What notions are afoot
I have embarked on an interesting journey as of late. My mother was here for some time during the winter. She is a painter. Her name is Maria Trapani. She taught art. She infused art into our everyday lives, whether it was visiting the Detroit Institute of the Arts on a fairly regular basis or making a stop on a summer vacation out east to see a Wyeth family exhibit. Each moment is pooled in my memory and hovers in all the best ways. It is because of her that I love art, and my happy place is in an art museum or gallery. Maybe it’s because it’s where she is happiest, too.
With all that, it has taken me this long to perhaps embrace what was inevitable. I have always been creating in some way shape or form. Each little project my mother gave me as a kid, needle point, latch hook, paint-by-numbers, I finished and was pleased with myself for doing so. I sketched a lot as a kid, too. It was something she had us do. There were no tablets back then, and there was no cable TV, but there was always a sketchpad, pencils and something to draw.
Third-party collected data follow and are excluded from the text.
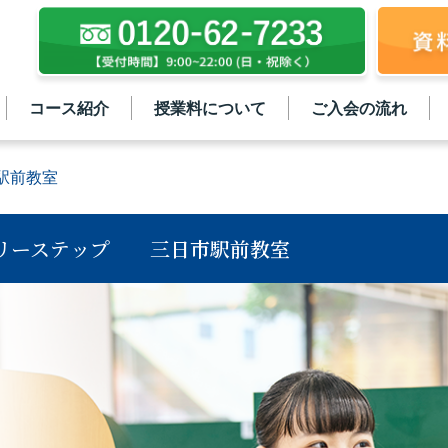
コース紹介
授業料について
ご入会の流れ
駅前教室
リーステップ
三日市駅前教室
At some point, I let it all go. I had taken art classes in my second time around college, but there were other things I had to focus on. I still created, but in words rather than in images. I write poetry, a kind of art where I paint with words. Somehow, I always danced around the inevitable, though. It was easier to dance around it than embrace it.
Oddly enough, all these years I had kept supplies. Even when my partner and I purged all of our stuff and embraced a mostly minimalist lifestyle, I kept supplies. I had nearly forgotten I had kept them until my painter mother came to visit and asked what I might have so she wouldn’t have to drag all her supplies on a plane. I found I had everything, oil paints, brushes, canvases, paper, everything, and so it began.
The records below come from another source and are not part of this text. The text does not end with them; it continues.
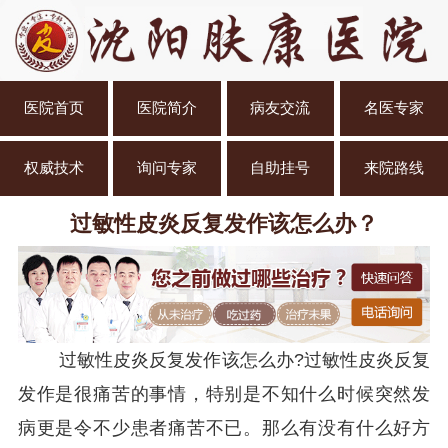
医院首页
医院简介
病友交流
名医专家
权威技术
询问专家
自助挂号
来院路线
过敏性皮炎反复发作该怎么办？
过敏性皮炎反复发作该怎么办?过敏性皮炎反复
发作是很痛苦的事情，特别是不知什么时候突然发
病更是令不少患者痛苦不已。那么有没有什么好方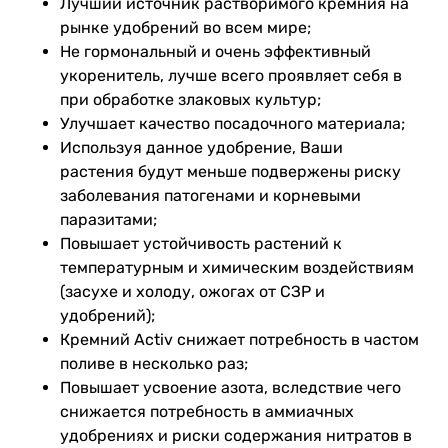
Лучший источник растворимого кремния на
рынке удобрений во всем мире;
Не гормональный и очень эффективный
укоренитель, лучше всего проявляет себя в
при обработке злаковых культур;
Улучшает качество посадочного материала;
Используя данное удобрение, Ваши
растения будут меньше подвержены риску
заболевания патогенами и корневыми
паразитами;
Повышает устойчивость растений к
температурным и химическим воздействиям
(засухе и холоду, ожогах от СЗР и
удобрений);
Кремний Activ снижает потребность в частом
поливе в несколько раз;
Повышает усвоение азота, вследствие чего
снижается потребность в аммиачных
удобрениях и риски содержания нитратов в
I started tentatively with a small painting of a can of paprika that I still have not finished, but I called it my learning painting. They are all learning paintings, but this was the first step learning paint. I was playing with color and perspective and realized I knew nothing of either and painted over the image until it felt like it was what I wanted it to me, though I haven’t attempted the small details yet. Then I painted the neighbor’s dog and my dog and now I am working through an atelier book, though I know I can’t really learn that way from a book, but it’s better than nothing. And, here I am now. diving into it finally. It’s a start, a journey, like writing has been. It’s for writing because I feel painting is helping me to see in new ways, to understand the world in a different way that gets me away from the computer for a time. In many ways, I have been studying paintings all my life, so it really comes as no surprise that I would begin doing it at some point. I have a lot to learn, but I leave this post with a quote from Keith Haring because it sums it all up pretty well. “The best reason to paint is that there is no reason to paint.”